Géolocalisation sur la carte : Suisse

(Voir situation sur carte : Suisse)
Parc des Bastions

Géolocalisation sur la carte : Genève

(Voir situation sur carte : Genève)
Parc des Bastions

Le parc des Bastions est un parc d'une surface de 64 968 m2 situé au centre de Genève.

Histoire[modifier | modifier le code]

Situé au pied de la cité, sous la promenade de la Treille, le parc est d'abord connu sous le nom de « Belle Promenade » et occupe l'emplacement compris entre les fortifications du XVIe siècle et celles du XVIIe siècle. Encadré par les bastions Bourgeois et Yvoi, on y accède du côté de la porte de Neuve.

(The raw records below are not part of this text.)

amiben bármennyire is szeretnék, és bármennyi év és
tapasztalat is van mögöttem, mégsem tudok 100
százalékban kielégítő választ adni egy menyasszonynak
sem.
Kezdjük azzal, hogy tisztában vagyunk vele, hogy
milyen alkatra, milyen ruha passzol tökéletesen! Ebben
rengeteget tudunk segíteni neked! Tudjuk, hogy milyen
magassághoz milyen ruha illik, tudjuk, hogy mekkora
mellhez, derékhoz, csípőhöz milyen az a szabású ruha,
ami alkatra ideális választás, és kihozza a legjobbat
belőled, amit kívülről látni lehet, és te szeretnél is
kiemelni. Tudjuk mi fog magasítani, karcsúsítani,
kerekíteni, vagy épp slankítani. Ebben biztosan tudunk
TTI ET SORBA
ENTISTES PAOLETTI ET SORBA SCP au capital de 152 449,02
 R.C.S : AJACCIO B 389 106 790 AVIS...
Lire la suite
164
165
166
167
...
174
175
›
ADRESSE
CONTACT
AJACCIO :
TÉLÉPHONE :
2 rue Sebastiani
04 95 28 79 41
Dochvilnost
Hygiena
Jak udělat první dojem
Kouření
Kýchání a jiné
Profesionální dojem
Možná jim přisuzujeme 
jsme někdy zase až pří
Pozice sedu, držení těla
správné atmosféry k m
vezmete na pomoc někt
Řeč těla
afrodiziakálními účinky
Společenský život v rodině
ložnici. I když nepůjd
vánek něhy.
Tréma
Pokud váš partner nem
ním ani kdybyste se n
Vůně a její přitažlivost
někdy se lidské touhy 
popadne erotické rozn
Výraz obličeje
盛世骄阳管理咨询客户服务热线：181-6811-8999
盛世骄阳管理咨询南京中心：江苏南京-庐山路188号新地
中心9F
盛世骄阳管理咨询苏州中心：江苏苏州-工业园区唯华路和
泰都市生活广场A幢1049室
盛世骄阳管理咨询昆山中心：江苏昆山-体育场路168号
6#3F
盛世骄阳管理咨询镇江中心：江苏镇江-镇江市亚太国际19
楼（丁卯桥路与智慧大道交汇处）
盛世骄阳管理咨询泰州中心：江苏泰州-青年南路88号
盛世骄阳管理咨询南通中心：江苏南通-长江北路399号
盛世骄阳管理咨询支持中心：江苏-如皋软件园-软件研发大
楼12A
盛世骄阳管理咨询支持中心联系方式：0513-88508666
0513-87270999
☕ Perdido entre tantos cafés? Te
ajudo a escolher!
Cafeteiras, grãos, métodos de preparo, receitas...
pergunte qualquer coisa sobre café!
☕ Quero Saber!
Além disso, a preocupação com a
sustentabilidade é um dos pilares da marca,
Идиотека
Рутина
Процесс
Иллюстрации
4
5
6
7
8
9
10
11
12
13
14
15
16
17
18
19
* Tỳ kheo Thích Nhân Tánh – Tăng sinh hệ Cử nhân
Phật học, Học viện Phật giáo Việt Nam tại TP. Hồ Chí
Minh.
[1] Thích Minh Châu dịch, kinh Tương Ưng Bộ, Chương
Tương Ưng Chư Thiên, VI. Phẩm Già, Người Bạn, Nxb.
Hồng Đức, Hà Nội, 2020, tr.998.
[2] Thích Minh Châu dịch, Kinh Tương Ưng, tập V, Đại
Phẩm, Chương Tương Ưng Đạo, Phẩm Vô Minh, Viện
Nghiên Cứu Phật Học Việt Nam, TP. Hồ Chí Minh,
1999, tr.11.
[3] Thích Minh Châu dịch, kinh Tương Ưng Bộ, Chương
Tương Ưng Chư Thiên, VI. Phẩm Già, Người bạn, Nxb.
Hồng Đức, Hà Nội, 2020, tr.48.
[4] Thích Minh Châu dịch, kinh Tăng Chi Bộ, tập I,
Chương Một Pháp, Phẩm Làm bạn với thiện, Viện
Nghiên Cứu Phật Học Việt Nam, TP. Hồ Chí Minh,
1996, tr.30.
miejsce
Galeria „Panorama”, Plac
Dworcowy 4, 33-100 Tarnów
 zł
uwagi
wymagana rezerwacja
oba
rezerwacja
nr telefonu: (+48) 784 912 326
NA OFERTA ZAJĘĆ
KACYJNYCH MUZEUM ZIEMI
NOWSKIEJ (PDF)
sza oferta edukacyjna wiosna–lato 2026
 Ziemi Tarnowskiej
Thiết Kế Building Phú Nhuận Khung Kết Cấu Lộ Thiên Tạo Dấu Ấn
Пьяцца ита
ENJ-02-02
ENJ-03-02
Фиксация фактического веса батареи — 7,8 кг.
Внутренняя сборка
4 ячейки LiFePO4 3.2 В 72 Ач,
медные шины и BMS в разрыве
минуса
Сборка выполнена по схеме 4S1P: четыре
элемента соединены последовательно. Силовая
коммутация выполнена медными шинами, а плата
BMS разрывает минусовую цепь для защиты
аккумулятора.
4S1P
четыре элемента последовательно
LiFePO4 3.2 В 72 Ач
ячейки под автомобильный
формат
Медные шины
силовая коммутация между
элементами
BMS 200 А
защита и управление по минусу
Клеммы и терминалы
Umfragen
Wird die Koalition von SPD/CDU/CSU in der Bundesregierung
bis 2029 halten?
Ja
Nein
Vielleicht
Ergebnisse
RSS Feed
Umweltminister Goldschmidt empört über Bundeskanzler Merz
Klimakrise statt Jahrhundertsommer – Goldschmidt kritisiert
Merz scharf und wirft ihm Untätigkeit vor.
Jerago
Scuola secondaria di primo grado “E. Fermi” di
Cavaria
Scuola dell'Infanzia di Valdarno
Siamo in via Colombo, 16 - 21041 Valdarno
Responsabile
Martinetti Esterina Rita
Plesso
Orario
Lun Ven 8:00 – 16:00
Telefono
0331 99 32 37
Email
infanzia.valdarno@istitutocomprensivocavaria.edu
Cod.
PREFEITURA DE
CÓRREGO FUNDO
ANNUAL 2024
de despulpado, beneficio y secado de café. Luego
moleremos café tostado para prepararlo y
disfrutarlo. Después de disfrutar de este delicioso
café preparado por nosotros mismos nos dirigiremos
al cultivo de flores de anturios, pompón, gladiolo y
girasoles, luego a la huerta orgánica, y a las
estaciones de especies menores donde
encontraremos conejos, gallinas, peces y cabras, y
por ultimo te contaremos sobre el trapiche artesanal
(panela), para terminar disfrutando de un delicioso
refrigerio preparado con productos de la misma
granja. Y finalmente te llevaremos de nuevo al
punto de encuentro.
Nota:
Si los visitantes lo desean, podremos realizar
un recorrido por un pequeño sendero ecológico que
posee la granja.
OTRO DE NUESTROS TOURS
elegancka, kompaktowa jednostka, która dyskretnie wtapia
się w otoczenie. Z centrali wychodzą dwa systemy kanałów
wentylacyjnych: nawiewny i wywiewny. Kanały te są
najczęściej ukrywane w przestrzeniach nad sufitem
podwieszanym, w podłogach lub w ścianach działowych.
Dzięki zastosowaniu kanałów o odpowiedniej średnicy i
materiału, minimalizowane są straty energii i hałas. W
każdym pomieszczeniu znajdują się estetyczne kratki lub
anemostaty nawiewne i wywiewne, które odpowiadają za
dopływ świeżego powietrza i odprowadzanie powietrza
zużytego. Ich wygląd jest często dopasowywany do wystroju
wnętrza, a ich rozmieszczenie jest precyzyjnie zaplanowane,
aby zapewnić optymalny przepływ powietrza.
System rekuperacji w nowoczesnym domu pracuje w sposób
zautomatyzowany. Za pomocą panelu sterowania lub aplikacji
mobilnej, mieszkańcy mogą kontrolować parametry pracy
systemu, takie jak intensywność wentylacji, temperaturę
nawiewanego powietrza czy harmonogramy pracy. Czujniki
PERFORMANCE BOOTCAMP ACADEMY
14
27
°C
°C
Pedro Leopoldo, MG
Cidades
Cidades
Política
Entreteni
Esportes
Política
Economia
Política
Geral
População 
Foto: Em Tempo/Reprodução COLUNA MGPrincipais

Avec l'occupation française, la promenade abrite durant un temps des écuries construites à l'intention de la cavalerie des troupes de la garnison française. En pleine période de disette, le terrain est défriché et planté de pommes de terre. En 1817, Augustin Pyrame de Candolle crée le premier jardin botanique de Genève dans la partie centrale de la promenade. Une orangerie et des serres sont aménagées en 1818 sur les plans du général Guillaume-Henri Dufour. En 1824, un conservatoire botanique complète l'ensemble. En 1904, le jardin botanique déménage sur l'autre rive du Rhône et l'ensemble est démoli en 1910 et le Monument international de la Réformation ou mur des Réformateurs est inauguré à sa place le .

En 1817, le Palais Eynard est construit en bordure du parc par un architecte florentin pour un banquier suisse. Il accueille aujourd'hui le siège du Conseil administratif de Genève.

Loisirs[modifier | modifier le code]

Lieu fréquenté de par la présence du bâtiment le plus ancien de l'université (édifié en 1873), le parc est également un lieu de distraction où est organisé la Fête de la musique et les promotions des écoles enfantines durant le mois de juin et la fête nationale du 1er août y est célébrée autour d'un feu de joie. C'est enfin le lieu de départ et d'arrivée de la course de l'Escalade et un espace pour des expositions occasionnelles de photographies.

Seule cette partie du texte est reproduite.